フォークロックの詩人「amazarashi」とは
amazarashiは、フォークロックバンドです。メンバーはボーカル・作詞の秋山すすむさんと、キーボードの女性、豊川真奈美さんです。
ほかにもメンバーはいるようですが、その詳細や顔はすべて伏せられています。そのほうが、作品の魅力をダイレクトに伝えられるといった考えもあるようです。
秋山さんの書く詩と、ジブリやエヴァンゲリオンなどのアニメからインスパイアされたPVは独自の世界を築いています。
ポエトリーリーディングのエッセンスを取り込んでいる
amazarashiは、フォークロックですので基本的にはロック音楽です。ボーカルの秋山さんの低音の声と、ギターやドラムが奏でる音楽が迫力です。
しかし通常のフォークロックとは違い、開始部分や、途中に詩の朗読を挟むなどポエトリーリーディングを取り入れています。
さらに、作品には歌詞カードだけではなく、詩集も付属します。このようなこだわり、曲の構成から詩や言葉を重視していることがよくわかります。
amazarashiおすすめの曲
amazarashiがポエトリーリーディングのエッセンスを詰め込んだおすすめの曲を3曲ご紹介します。
amazarashi/空に歌えば
野太いソウルフルな秋山さんのボーカルと「足掻け」と繰り返される歌詞が特徴的です。
中盤にポエトリーリーディングの部分があり、「掴んだものはすぐにすり抜けた」や「それでもそれらが残していった温かみだけでこの人生は生きるに値する」といった詩が展開されます。
amazarashi/風邪
ポエトリーリーディングが大部分を占める曲です。淡々した曲と秋山さんの朗読が繰り広げられます。注目すべき点はポエトリーリーディングの表現力です。抑揚がないながらもブレスや発声、声の強弱で焦燥感や後悔を見事に表現しています。
amazarashi/つじつま合わせに生まれた僕ら
全体を通して奏でられるピアノと静けさが印象的な曲です。ポエトリーリーディングがされた後に曲が始まります。曲の部分の歌詞もどことなく物語のような表現が織り混ぜられ、非常に美しい曲です。
ポエトリーリーディングを競うポエトリースラムも
ポエトリーリーディングの技術を競い合うポエトリースラムも開催されています。その概要をチェックしましょう。
ポエトリースラムとは
アーティストが観客の前で朗読を披露し、観客が点数をつけてトップを選ぶ方式の大会です。
1988年初のポエトリースラム大会開催
始まりは1988年です。この年に初めてニューヨークでポエトリースラムが開催され、その動きは現在世界まで広がっています。
ポエトリースラムW杯
ポエトリースラムは世界大会が開催されており、全世界からアーティストやパフォーマーが集結します。

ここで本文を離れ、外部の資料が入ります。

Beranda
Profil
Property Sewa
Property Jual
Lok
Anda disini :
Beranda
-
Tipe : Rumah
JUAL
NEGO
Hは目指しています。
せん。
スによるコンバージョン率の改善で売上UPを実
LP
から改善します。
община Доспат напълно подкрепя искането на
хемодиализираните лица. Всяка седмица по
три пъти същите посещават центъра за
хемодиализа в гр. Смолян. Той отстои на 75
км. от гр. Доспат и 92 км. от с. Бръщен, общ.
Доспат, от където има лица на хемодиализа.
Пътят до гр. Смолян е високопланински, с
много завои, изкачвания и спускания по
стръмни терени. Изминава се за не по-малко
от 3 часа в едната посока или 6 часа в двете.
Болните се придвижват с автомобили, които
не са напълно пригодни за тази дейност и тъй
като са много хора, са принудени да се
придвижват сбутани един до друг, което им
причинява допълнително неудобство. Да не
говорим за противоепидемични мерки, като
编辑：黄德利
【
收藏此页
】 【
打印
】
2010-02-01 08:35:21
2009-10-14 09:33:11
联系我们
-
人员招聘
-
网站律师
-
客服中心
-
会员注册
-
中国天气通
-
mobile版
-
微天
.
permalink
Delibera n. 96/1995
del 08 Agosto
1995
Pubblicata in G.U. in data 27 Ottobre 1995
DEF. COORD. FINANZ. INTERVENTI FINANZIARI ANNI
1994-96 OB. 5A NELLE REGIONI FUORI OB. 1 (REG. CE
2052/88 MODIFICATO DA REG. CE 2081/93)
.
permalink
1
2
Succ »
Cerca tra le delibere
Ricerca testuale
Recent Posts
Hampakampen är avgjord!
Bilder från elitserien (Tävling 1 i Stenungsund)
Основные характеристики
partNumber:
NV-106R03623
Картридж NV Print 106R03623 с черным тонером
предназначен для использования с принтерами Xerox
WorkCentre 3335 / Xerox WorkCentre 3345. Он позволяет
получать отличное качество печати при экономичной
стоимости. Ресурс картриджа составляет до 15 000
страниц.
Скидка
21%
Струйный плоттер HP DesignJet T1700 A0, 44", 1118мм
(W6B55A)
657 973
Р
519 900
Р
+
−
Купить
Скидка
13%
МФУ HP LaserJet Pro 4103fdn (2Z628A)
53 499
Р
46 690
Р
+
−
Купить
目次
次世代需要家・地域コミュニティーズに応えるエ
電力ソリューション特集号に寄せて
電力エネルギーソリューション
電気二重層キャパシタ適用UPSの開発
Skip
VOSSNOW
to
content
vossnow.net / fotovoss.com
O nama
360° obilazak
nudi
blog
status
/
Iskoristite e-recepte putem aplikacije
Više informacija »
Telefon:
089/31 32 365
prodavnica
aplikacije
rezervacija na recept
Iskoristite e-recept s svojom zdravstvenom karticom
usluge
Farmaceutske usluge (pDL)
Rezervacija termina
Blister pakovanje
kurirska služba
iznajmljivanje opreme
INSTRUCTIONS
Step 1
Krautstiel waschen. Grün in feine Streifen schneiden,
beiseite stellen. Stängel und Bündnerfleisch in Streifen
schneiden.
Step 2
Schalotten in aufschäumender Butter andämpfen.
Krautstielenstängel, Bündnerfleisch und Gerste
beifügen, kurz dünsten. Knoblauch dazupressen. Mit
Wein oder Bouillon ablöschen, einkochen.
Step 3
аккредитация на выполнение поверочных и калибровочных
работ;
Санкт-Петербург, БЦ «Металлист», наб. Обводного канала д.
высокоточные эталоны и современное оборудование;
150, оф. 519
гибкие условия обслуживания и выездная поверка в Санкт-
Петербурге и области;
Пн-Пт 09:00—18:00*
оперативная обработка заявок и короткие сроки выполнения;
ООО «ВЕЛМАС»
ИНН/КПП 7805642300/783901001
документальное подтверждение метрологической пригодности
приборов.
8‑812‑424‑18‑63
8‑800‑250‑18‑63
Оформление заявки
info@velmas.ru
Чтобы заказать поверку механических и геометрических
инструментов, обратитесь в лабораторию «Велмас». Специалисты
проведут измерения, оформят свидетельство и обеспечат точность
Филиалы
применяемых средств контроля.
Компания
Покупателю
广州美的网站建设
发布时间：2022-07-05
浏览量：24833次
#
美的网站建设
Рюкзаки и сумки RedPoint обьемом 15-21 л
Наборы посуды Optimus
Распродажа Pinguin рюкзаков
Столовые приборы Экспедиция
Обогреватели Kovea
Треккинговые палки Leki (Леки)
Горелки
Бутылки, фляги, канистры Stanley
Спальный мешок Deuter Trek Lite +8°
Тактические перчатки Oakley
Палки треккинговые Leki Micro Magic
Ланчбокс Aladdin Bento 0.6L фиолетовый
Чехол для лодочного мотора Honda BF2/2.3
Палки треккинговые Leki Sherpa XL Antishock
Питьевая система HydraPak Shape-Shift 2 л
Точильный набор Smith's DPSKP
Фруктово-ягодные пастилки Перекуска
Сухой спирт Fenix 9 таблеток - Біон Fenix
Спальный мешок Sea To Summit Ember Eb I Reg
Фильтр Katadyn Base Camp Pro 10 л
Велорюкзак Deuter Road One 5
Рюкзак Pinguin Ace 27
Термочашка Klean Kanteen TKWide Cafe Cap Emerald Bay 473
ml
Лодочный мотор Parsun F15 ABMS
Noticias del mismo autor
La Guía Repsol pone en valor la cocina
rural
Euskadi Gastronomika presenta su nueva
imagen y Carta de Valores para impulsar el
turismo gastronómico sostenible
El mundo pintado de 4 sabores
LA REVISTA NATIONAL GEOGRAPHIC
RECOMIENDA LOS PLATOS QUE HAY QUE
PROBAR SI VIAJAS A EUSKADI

それぞれの演者は自分の国の言葉でパフォーマンスすると定められています。
言葉は伝わらなくても、表現力で人々を魅了し、伝えたい世界観を演者と聴衆が共有できるといったスタイルです。
ポエトリースラムin日本
日本でもポエトリースラムの大会が開催されます。
まずは地区大会にエントリーし、その後トーナメント方式で勝ち上がった人がポエトリースラムの全国決勝へ行きます。
ルールとしては
- 3分以内のパフォーマンス
- 来場者によるジャッジメントで勝負する
- 音楽、小道具、衣装の使用は禁止
- 朗読は自作のもののみ、詩を書いたテキストの持ち込みは可能
となっています。
ポエトリースラムジャパン
ポエトリースラムはTwitterで情報を発信しています。各地区大会の詳細やエントリー状況などが随時更新されます。気になる方はぜひチェックしましょう。
ポエトリーリーディングが流行する背景とは
ポエトリーリーディングは発展と衰退を繰り返し、現在の形となっています。ポエトリーリーディングが現在注目を集めていますが、一時は表舞台から影を潜めるなど、日の目を見ない時期もありました。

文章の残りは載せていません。